## DATASET RECORDS
----------------------------------------
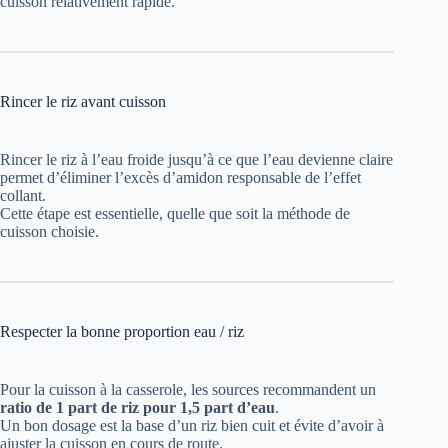
cuisson relativement rapide.
Rincer le riz avant cuisson
Rincer le riz à l’eau froide jusqu’à ce que l’eau devienne claire
permet d’éliminer l’excès d’amidon responsable de l’effet
collant.
Cette étape est essentielle, quelle que soit la méthode de
cuisson choisie.
Respecter la bonne proportion eau / riz
Pour la cuisson à la casserole, les sources recommandent un
ratio de 1 part de riz pour 1,5 part d’eau
.
Un bon dosage est la base d’un riz bien cuit et évite d’avoir à
ajuster la cuisson en cours de route.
----------------------------------------
## TASK PROMPT
Output only the lines from the one that contains "Pour la cuisson" through the final line of the records, exactly as given.

## RESPONSE BOX
Pour la cuisson à la casserole, les sources recommandent un
ratio de 1 part de riz pour 1,5 part d’eau
.
Un bon dosage est la base d’un riz bien cuit et évite d’avoir à
ajuster la cuisson en cours de route.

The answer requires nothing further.